──────── Record set

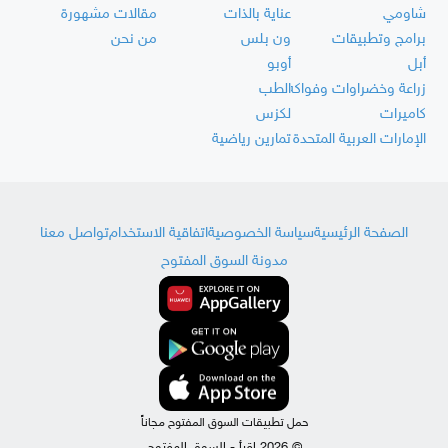
شاومي
عناية بالذات
مقالات مشهورة
برامج وتطبيقات
ون بلس
من نحن
أبل
أوبو
زراعة وخضراوات وفواكه
الطب
كاميرات
لكزس
الإمارات العربية المتحدة
تمارين رياضية
الصفحة الرئيسية
سياسة الخصوصية
اتفاقية الاستخدام
تواصل معنا
مدونة السوق المفتوح
حمل تطبيقات السوق المفتوح مجاناً
© 2026 اقرأ - السوق المفتوح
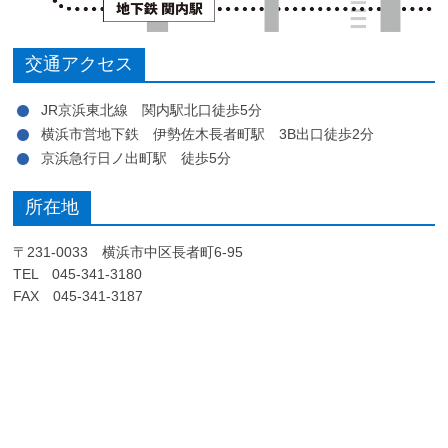
交通アクセス
JR京浜東北線 関内駅北口徒歩5分
横浜市営地下鉄 伊勢佐木長者町駅 3B出口徒歩2分
京浜急行日ノ出町駅 徒歩5分
所在地
〒231-0033 横浜市中区長者町6-95
TEL 045-341-3180
FAX 045-341-3187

────────────────

Print the stretch of the data from the line with "- السوق المفتوح" through its last line, exactly and with both ends kept. Omit pictures.

© 2026 اقرأ - السوق المفتوح
交通アクセス
JR京浜東北線 関内駅北口徒歩5分
横浜市営地下鉄 伊勢佐木長者町駅 3B出口徒歩2分
京浜急行日ノ出町駅 徒歩5分
所在地
〒231-0033 横浜市中区長者町6-95
TEL 045-341-3180
FAX 045-341-3187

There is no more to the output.